=== Section Start ===

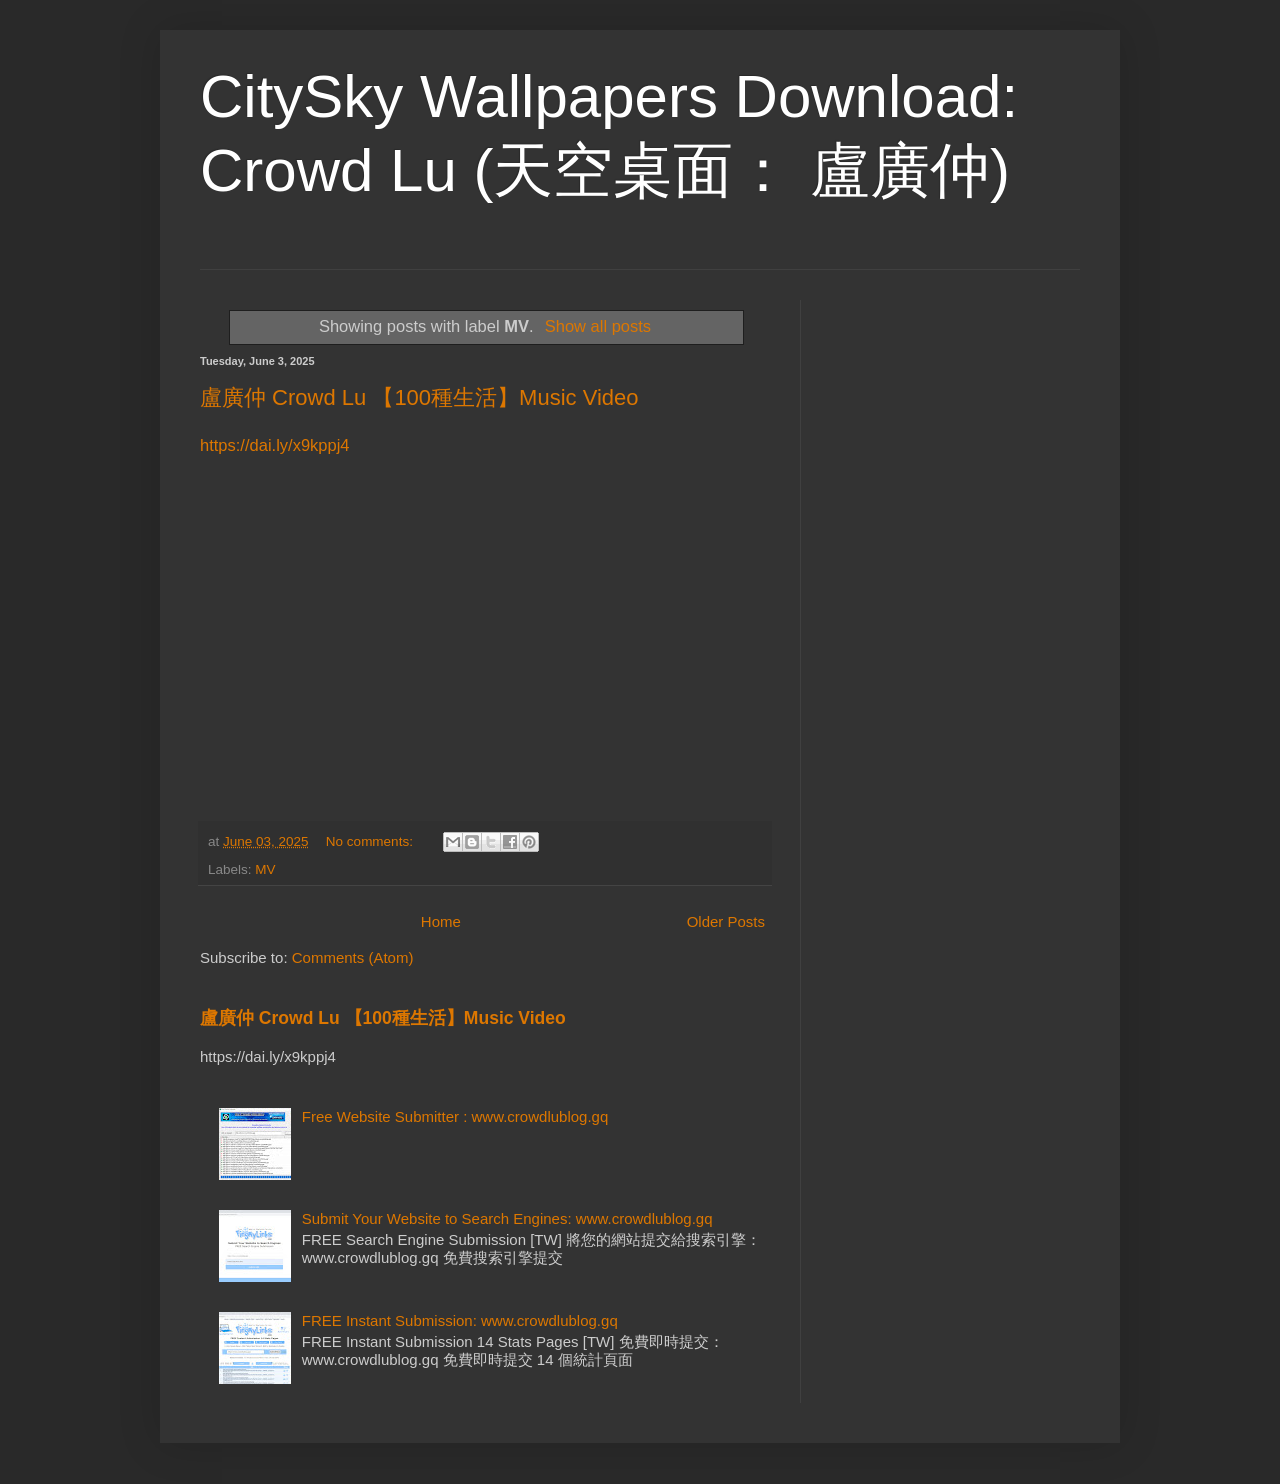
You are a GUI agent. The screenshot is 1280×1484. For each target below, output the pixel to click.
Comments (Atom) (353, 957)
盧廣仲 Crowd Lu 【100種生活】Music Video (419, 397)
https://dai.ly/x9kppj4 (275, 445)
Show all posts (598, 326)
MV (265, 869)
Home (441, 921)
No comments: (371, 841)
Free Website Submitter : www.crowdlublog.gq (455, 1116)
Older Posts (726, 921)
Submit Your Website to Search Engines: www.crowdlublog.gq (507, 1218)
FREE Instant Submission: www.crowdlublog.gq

=== Section End ===

* **BRIEF**: Type the records out again in full, exactly, with each picture omitted.

* **RESPONSE TO THIS TASK**:
You are a GUI agent. The screenshot is 1280×1484. For each target below, output the pixel to click.
Comments (Atom) (353, 957)
盧廣仲 Crowd Lu 【100種生活】Music Video (419, 397)
https://dai.ly/x9kppj4 (275, 445)
Show all posts (598, 326)
MV (265, 869)
Home (441, 921)
No comments: (371, 841)
Free Website Submitter : www.crowdlublog.gq (455, 1116)
Older Posts (726, 921)
Submit Your Website to Search Engines: www.crowdlublog.gq (507, 1218)
FREE Instant Submission: www.crowdlublog.gq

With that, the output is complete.